La scombinata filiera educativa

Sono frequenti e ricorrenti gli episodi di violenza ai danni di bambini frequentanti gli asili. Non ho conoscenza degli esiti giudiziari delle procedure aperte a carico degli operatori e delle operatrici incolpate di tali reati e nemmeno della loro sorte professionale. Le cronache, come sempre, si fermano all’impatto iniziale, creano il solito allarmismo per lasciare poi a marcire il problema e mettere nel dimenticatoio i risvolti giudiziari.

Sta diventando un problema serio, anche se non riesco a capire se talora ci sia un po’ di esagerazione: stando ai riscontri documentali, costituiti soprattutto dai filmati ottenuti con telecamere nascoste, sembra che il fenomeno sia reale e preoccupante. Ammetto che lavorare in mezzo ai bambini sia impegnativo e pesante: come diceva mio padre, infatti, i bambini sono belli e simpatici in casa degli altri. C’è comunque di peggio a livello di logorio professionale. Mi risulta che, sia a livello pubblico, sia a livello privato, sia a livello convenzionale pubblico-privato, la formazione, la preparazione e la selezione degli addetti all’infanzia sia qualitativamente sufficiente, almeno sulla carta. Non so se esista un valido sistema di controllo in itinere al di là dei blitz delle forze dell’ordine messe spesso in allarme dai genitori.

Il problema educativo è importantissimo e delicatissimo: è nell’età infantile che si radicano e si formano i bambini nella loro psicologia. Siamo passati nel tempo da schemi disciplinari molto rigidi a metodologie assai permissive, da un’estremità all’altra, come succede spesso.  I rapporti con le famiglie sono dettati più da esigenze logistiche ed organizzative che da collaborazione fra le diverse entità educative: per dirla brutalmente ho l’impressione che l’asilo infantile venga considerato come un deposito di cui servirsi per snellire le procedure famigliari. Tutta l’organizzazione sociale mette a repentaglio la sorte dei bambini, sballottati da un luogo all’altro, da una persona all’altra, spesso tra la casa dei nonni e l’asilo, tra i nonni e le educatrici dell’infanzia, con interventi marginali e residuali dei genitori altrove occupati a livello lavorativo.

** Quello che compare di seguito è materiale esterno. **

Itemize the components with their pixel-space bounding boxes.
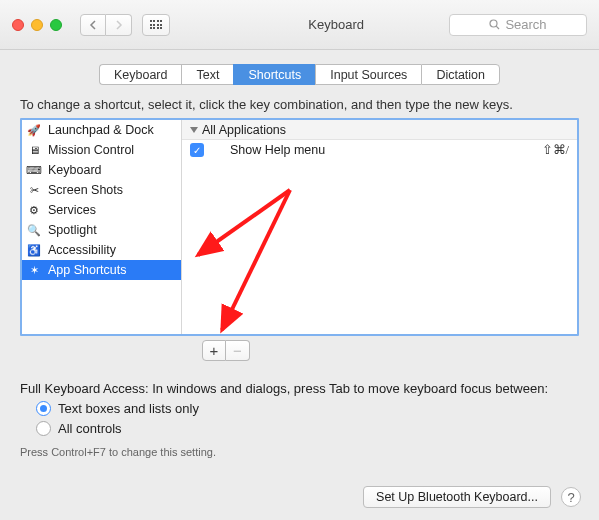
category-app-shortcuts[interactable]: ✶App Shortcuts [22,260,181,280]
instruction-text: To change a shortcut, select it, click t… [20,97,579,112]
category-keyboard[interactable]: ⌨Keyboard [22,160,181,180]
setup-bluetooth-button[interactable]: Set Up Bluetooth Keyboard... [363,486,551,508]
shortcut-row[interactable]: ✓ Show Help menu ⇧⌘/ [182,140,577,160]
shortcuts-panes: 🚀Launchpad & Dock 🖥Mission Control ⌨Keyb… [20,118,579,336]
category-list[interactable]: 🚀Launchpad & Dock 🖥Mission Control ⌨Keyb… [22,120,182,334]
category-services[interactable]: ⚙Services [22,200,181,220]
tab-input-sources[interactable]: Input Sources [315,64,421,85]
category-screenshots[interactable]: ✂Screen Shots [22,180,181,200]
group-header[interactable]: All Applications [182,120,577,140]
category-spotlight[interactable]: 🔍Spotlight [22,220,181,240]
zoom-icon[interactable] [50,19,62,31]
keyboard-icon: ⌨ [26,162,42,178]
shortcut-keys[interactable]: ⇧⌘/ [542,142,569,158]
app-shortcuts-icon: ✶ [26,262,42,278]
search-icon [489,19,500,30]
fka-note: Press Control+F7 to change this setting. [20,446,579,458]
add-button[interactable]: + [202,340,226,361]
help-button[interactable]: ? [561,487,581,507]
window-title: Keyboard [170,17,449,32]
remove-button[interactable]: − [226,340,250,361]
titlebar: Keyboard Search [0,0,599,50]
search-input[interactable]: Search [449,14,587,36]
spotlight-icon: 🔍 [26,222,42,238]
footer: Set Up Bluetooth Keyboard... ? [363,486,581,508]
radio-text-boxes[interactable]: Text boxes and lists only [36,401,579,416]
show-all-button[interactable] [142,14,170,36]
services-icon: ⚙ [26,202,42,218]
tab-keyboard[interactable]: Keyboard [99,64,182,85]
category-launchpad[interactable]: 🚀Launchpad & Dock [22,120,181,140]
tab-shortcuts[interactable]: Shortcuts [233,64,315,85]
minimize-icon[interactable] [31,19,43,31]
back-button[interactable] [80,14,106,36]
close-icon[interactable] [12,19,24,31]
tab-text[interactable]: Text [181,64,233,85]
svg-point-0 [490,20,497,27]
screenshots-icon: ✂ [26,182,42,198]
add-remove-buttons: + − [202,340,579,361]
search-placeholder: Search [505,17,546,32]
category-mission-control[interactable]: 🖥Mission Control [22,140,181,160]
full-keyboard-access-label: Full Keyboard Access: In windows and dia… [20,381,579,396]
radio-on-icon[interactable] [36,401,51,416]
launchpad-icon: 🚀 [26,122,42,138]
tab-dictation[interactable]: Dictation [421,64,500,85]
checkbox-icon[interactable]: ✓ [190,143,204,157]
disclosure-triangle-icon[interactable] [190,127,198,133]
traffic-lights [12,19,62,31]
radio-all-controls[interactable]: All controls [36,421,579,436]
mission-control-icon: 🖥 [26,142,42,158]
radio-off-icon[interactable] [36,421,51,436]
category-accessibility[interactable]: ♿Accessibility [22,240,181,260]
shortcut-label: Show Help menu [220,143,542,157]
svg-line-1 [497,26,500,29]
tab-bar: Keyboard Text Shortcuts Input Sources Di… [0,64,599,85]
forward-button[interactable] [106,14,132,36]
nav-buttons [80,14,132,36]
shortcut-list[interactable]: All Applications ✓ Show Help menu ⇧⌘/ [182,120,577,334]
accessibility-icon: ♿ [26,242,42,258]
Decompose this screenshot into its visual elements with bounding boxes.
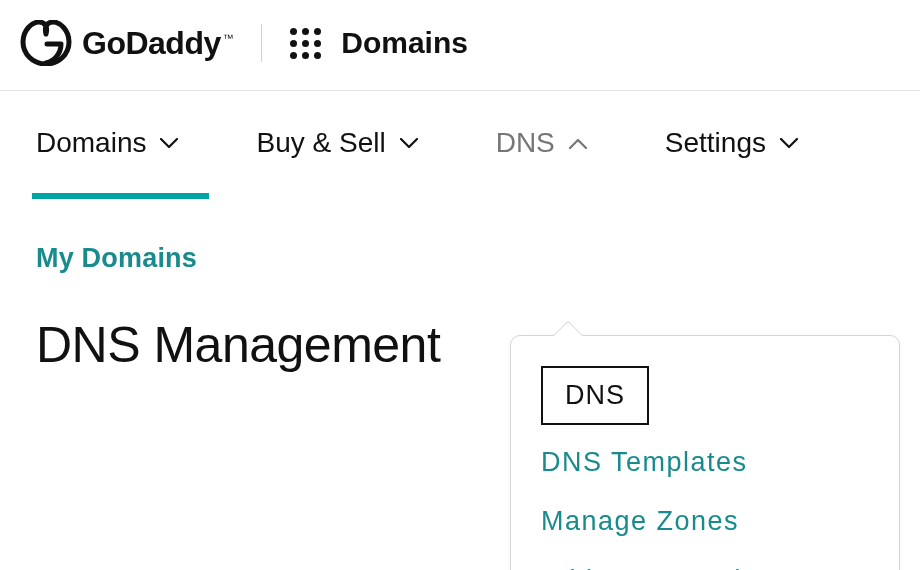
dropdown-panel: DNS DNS Templates Manage Zones Add DNS H… <box>510 335 900 570</box>
apps-group: Domains <box>290 26 468 60</box>
tab-buy-sell[interactable]: Buy & Sell <box>256 127 417 199</box>
header-divider <box>261 24 262 62</box>
tab-label: DNS <box>496 127 555 159</box>
dns-dropdown: DNS DNS Templates Manage Zones Add DNS H… <box>510 335 900 570</box>
dropdown-item-manage-zones[interactable]: Manage Zones <box>541 492 869 551</box>
brand-name: GoDaddy™ <box>82 25 233 62</box>
brand-logo[interactable]: GoDaddy™ <box>20 20 233 66</box>
dropdown-item-add-dns-hosting[interactable]: Add DNS Hosting <box>541 551 869 570</box>
chevron-down-icon <box>780 138 798 149</box>
tab-label: Buy & Sell <box>256 127 385 159</box>
section-label[interactable]: Domains <box>341 26 468 60</box>
tab-label: Settings <box>665 127 766 159</box>
chevron-down-icon <box>160 138 178 149</box>
chevron-up-icon <box>569 138 587 149</box>
dropdown-item-dns[interactable]: DNS <box>541 366 649 425</box>
content-area: My Domains DNS Management DNS DNS Templa… <box>0 243 920 374</box>
godaddy-logo-icon <box>20 20 72 66</box>
tab-settings[interactable]: Settings <box>665 127 798 199</box>
dropdown-item-dns-templates[interactable]: DNS Templates <box>541 433 869 492</box>
chevron-down-icon <box>400 138 418 149</box>
tab-dns[interactable]: DNS <box>496 127 587 199</box>
top-header: GoDaddy™ Domains <box>0 0 920 91</box>
apps-grid-icon[interactable] <box>290 28 321 59</box>
tab-label: Domains <box>36 127 146 159</box>
tab-navigation: Domains Buy & Sell DNS Settings <box>0 91 920 199</box>
breadcrumb[interactable]: My Domains <box>36 243 884 274</box>
tab-domains[interactable]: Domains <box>36 127 178 199</box>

Il clima è cambiato. Faccio un revival personale: da piccolo avevo a mia disposizione la mamma, la nonna, la sorella maggiore, la suora dell’asilo e ciononostante mi sentivo a disagio, non ero sereno. Se tanto mi dà tanto… C’è il problema di rendere compatibile l’impegno professionale dei padri e delle madri con la responsabilità educativa genitoriale; esiste la necessità di trovare la combinazione ottimale fra strutture socio-educative e famiglie; non si possono dimenticare i problemi economici che condizionano l’intera impalcatura a livello privato e pubblico; sarebbe opportuno selezionare e seguire attentamente i troppi percorsi formativi intrapresi dai bambini (sport, scuola di danza, scuola di musica, scuola di lingue, festicciole varie, videogiochi, etc. etc.). Non voglio ripetermi, ma ricordo di avere captato i discorsi fra mamme: si lamentavano degli eccessivi impegni appioppati da loro stesse sulle deboli spalle dei figlioletti e facevano l’elenco simile a quello di cui sopra, in fondo aggiungevano il corso di catechismo. È detto tutto sulla confusione educativa che regna in capo ai bambini.

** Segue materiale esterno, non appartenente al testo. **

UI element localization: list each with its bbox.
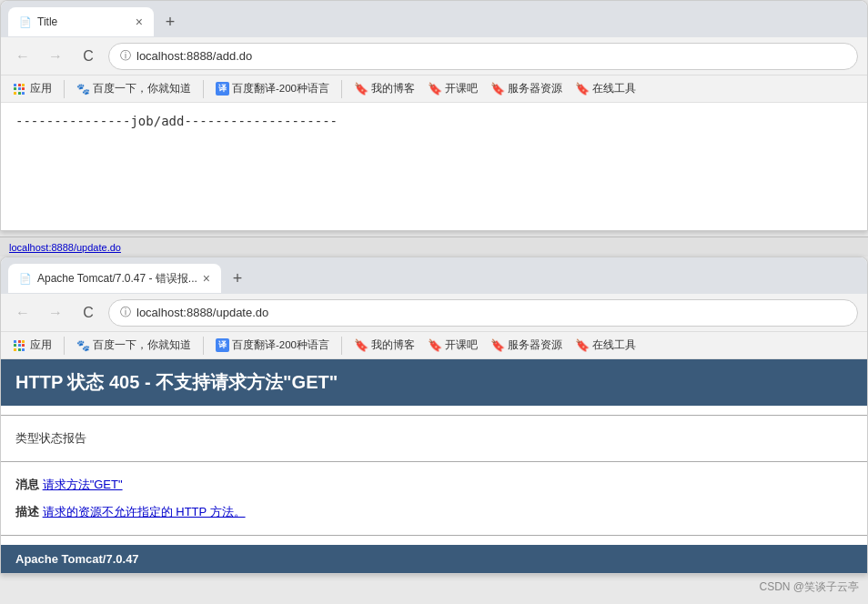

Tutto va considerato, ma credo che, al di là di tutto, stia venendo a mancare l’etica: si lavora male, si collabora poco, si controlla ancor meno. Alla fine della fiera chi ci rimette sono i soggetti deboli: i bambini, i quali, cresciuti male, si “vendicheranno” e “picchieranno” gli insegnanti della scuola superiore, passando da “vittime a carnefici”, con le famiglie a scandalizzarsi e a tifare contro la scuola. Chiedo scusa dell’esagerazione, ma il quadro non è dei più confortanti.